WORK REQUIRED: Beginning with the line that contains "штаммов), при этом" in the material below, print each line exactly until the line that contains "антисинегнойным цефалоспоринам и" has been printed, then stop.

DATA:
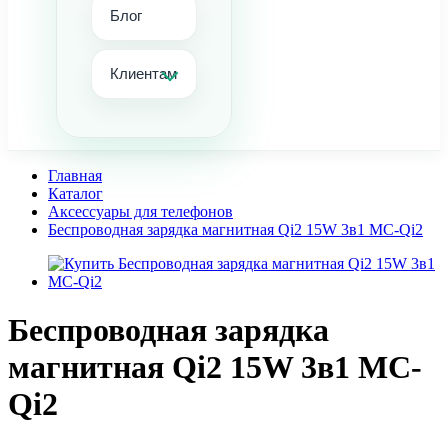
Блог
Клиентам
Главная
Каталог
Аксессуары для телефонов
Беспроводная зарядка магнитная Qi2 15W 3в1 MC-Qi2
Беспроводная зарядка
магнитная Qi2 15W 3в1 MC-
Qi2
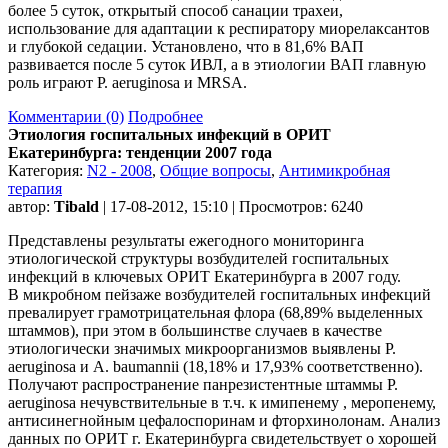
более 5 суток, открытый способ санации трахеи,
использование для адаптации к респиратору миорелаксантов
и глубокой седации. Установлено, что в 81,6% ВАП
развивается после 5 суток ИВЛ, а в этиологии ВАП главную
роль играют P. aeruginosa и MRSA.
Комментарии (0)
Подробнее
Этиология госпитальных инфекций в ОРИТ
Екатеринбурга: тенденции 2007 года
Категория:
N2 - 2008
,
Общие вопросы
,
Антимикробная
терапия
автор:
Tibald
| 17-08-2012, 15:10 | Просмотров: 6240
Представлены результаты ежегодного мониторинга
этиологической структуры возбудителей госпитальных
инфекций в ключевых ОРИТ Екатеринбурга в 2007 году.
В микробном пейзаже возбудителей госпитальных инфекций
превалирует грамотрицательная флора (68,89% выделенных
штаммов), при этом в большинстве случаев в качестве
этиологически значимых микроорганизмов выявлены P.
aeruginosa и A. baumannii (18,18% и 17,93% соответственно).
Получают распространение панрезистентные штаммы P.
aeruginosa нечувствительные в т.ч. к имипенему , меропенему,
антисинегнойным цефалоспоринам и фторхинолонам. Анализ
данных по ОРИТ г. Екатеринбурга свидетельствует о хорошей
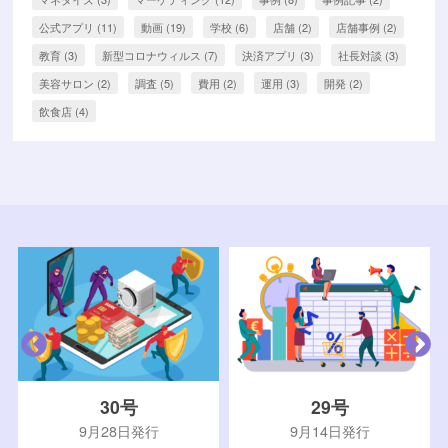
公式アプリ
(11)
動画
(19)
学校
(6)
店舗
(2)
店舗事例
(2)
教育
(3)
新型コロナウィルス
(7)
決済アプリ
(3)
社長対談
(3)
美容サロン
(2)
調査
(5)
費用
(2)
運用
(3)
開発
(2)
飲食店
(4)
30号
29号
9月28日発行
9月14日発行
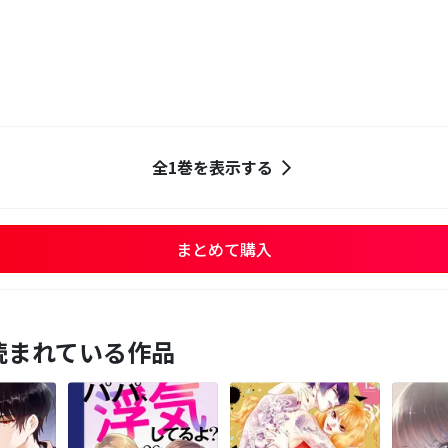
全1巻を表示する
まとめて購入
読まれている作品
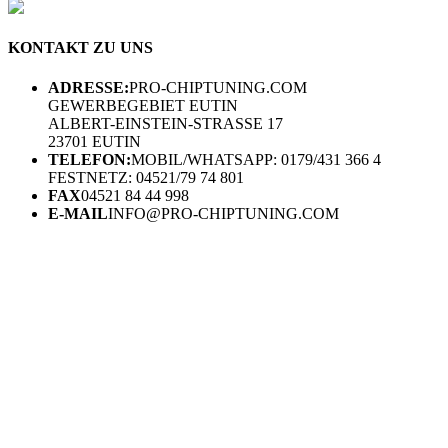
KONTAKT ZU UNS
ADRESSE:
PRO-CHIPTUNING.COM
GEWERBEGEBIET EUTIN
ALBERT-EINSTEIN-STRASSE 17
23701 EUTIN
TELEFON:
MOBIL/WHATSAPP: 0179/431 366 4
FESTNETZ: 04521/79 74 801
FAX
04521 84 44 998
E-MAIL
INFO@PRO-CHIPTUNING.COM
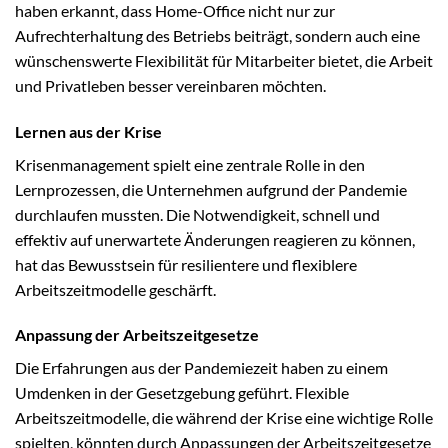
haben erkannt, dass Home-Office nicht nur zur
Aufrechterhaltung des Betriebs beiträgt, sondern auch eine
wünschenswerte Flexibilität für Mitarbeiter bietet, die Arbeit
und Privatleben besser vereinbaren möchten.
Lernen aus der Krise
Krisenmanagement spielt eine zentrale Rolle in den
Lernprozessen, die Unternehmen aufgrund der Pandemie
durchlaufen mussten. Die Notwendigkeit, schnell und
effektiv auf unerwartete Änderungen reagieren zu können,
hat das Bewusstsein für resilientere und flexiblere
Arbeitszeitmodelle geschärft.
Anpassung der Arbeitszeitgesetze
Die Erfahrungen aus der Pandemiezeit haben zu einem
Umdenken in der Gesetzgebung geführt. Flexible
Arbeitszeitmodelle, die während der Krise eine wichtige Rolle
spielten, könnten durch Anpassungen der Arbeitszeitgesetze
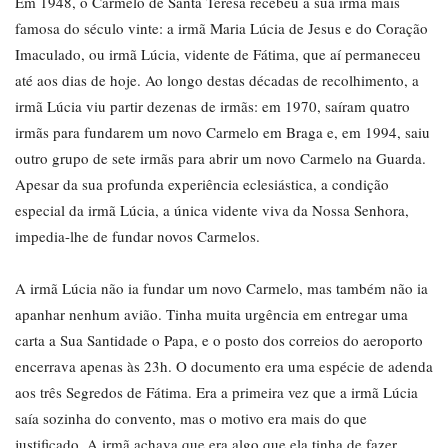
Em 1948, o Carmelo de Santa Teresa recebeu a sua irmã mais
famosa do século vinte: a irmã Maria Lúcia de Jesus e do Coração
Imaculado, ou irmã Lúcia, vidente de Fátima, que aí permaneceu
até aos dias de hoje. Ao longo destas décadas de recolhimento, a
irmã Lúcia viu partir dezenas de irmãs: em 1970, saíram quatro
irmãs para fundarem um novo Carmelo em Braga e, em 1994, saiu
outro grupo de sete irmãs para abrir um novo Carmelo na Guarda.
Apesar da sua profunda experiência eclesiástica, a condição
especial da irmã Lúcia, a única vidente viva da Nossa Senhora,
impedia-lhe de fundar novos Carmelos.
A irmã Lúcia não ia fundar um novo Carmelo, mas também não ia
apanhar nenhum avião. Tinha muita urgência em entregar uma
carta a Sua Santidade o Papa, e o posto dos correios do aeroporto
encerrava apenas às 23h. O documento era uma espécie de adenda
aos três Segredos de Fátima. Era a primeira vez que a irmã Lúcia
saía sozinha do convento, mas o motivo era mais do que
justificado. A irmã achava que era algo que ela tinha de fazer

YOUR SOLUTION:
штаммов), при этом в большинстве случаев в качестве
этиологически значимых микроорганизмов выявлены P.
aeruginosa и A. baumannii (18,18% и 17,93% соответственно).
Получают распространение панрезистентные штаммы P.
aeruginosa нечувствительные в т.ч. к имипенему , меропенему,
антисинегнойным цефалоспоринам и фторхинолонам. Анализ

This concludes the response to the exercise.